I am new to OpenCL and want to parallelize some looping code thats doing lu factorization with the looping structure showed by exact code as below:

```
for(int k = 0; k < N-1; k++)
{
for(int i = k+1; i < N; i++)
S[i*N + k] = S[i*N + k] / S[k*N + k];
for(int j = k+1; j < N; j++)
for(int i = k+1; i < N; i++)
S[i*N + j] -= S[i*N + k] * S[k*N + j];
}
```

I have done with the simple opencl kernel with single work items (no groping).

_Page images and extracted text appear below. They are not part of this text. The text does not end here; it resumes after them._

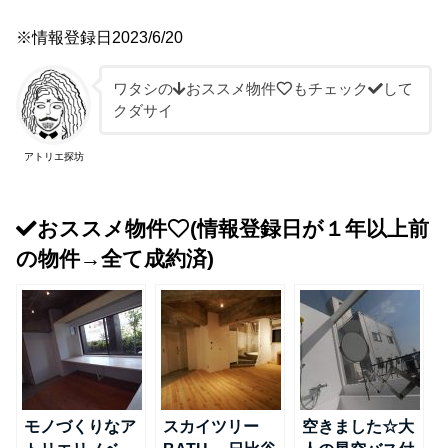
※情報登録日2023/6/20
ワタシの
おススメ物件
もチェック
して
クダサイ
アトリエ探坊
おススメ物件
(情報登録日が１年以上前
の物件→全て成約済)
モノづくりなア
スカイツリー
空きました☆大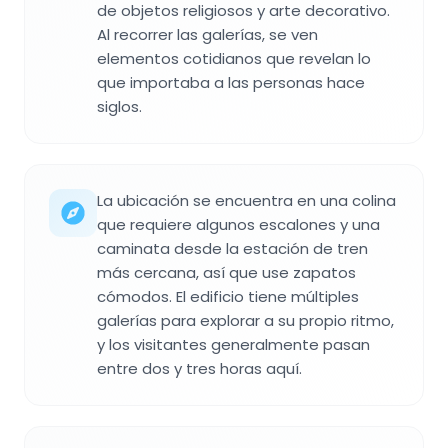
de objetos religiosos y arte decorativo.
Al recorrer las galerías, se ven
elementos cotidianos que revelan lo
que importaba a las personas hace
siglos.
La ubicación se encuentra en una colina
que requiere algunos escalones y una
caminata desde la estación de tren
más cercana, así que use zapatos
cómodos. El edificio tiene múltiples
galerías para explorar a su propio ritmo,
y los visitantes generalmente pasan
entre dos y tres horas aquí.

Thats following:

```
int IDx = get_global_id(0);
int IDy = get_global_id(1);
for(int k = 0; k < n-1; k++)
{
barrier(CLK_GLOBAL_MEM_FENCE);
if(IDy > k && IDx == k)
matrix[IDy*n + IDx] = matrix[IDy*n + IDx] / matrix[IDx*n + IDx];
barrier(CLK_GLOBAL_MEM_FENCE);
for(int j = k+1; j < n; j++)
{
if(IDy > k && IDx == j)
matrix[IDy*n + IDx] -= matrix[IDy*n + k] * matrix[k*n + IDx];
}
}
```

But I dont get correct results when compared to the serial code, this is my personal try for OpenCL kernel and I am still learning how this data parallel scheme in OpenCL works, Can you point out what I am doing wrong in the kernel?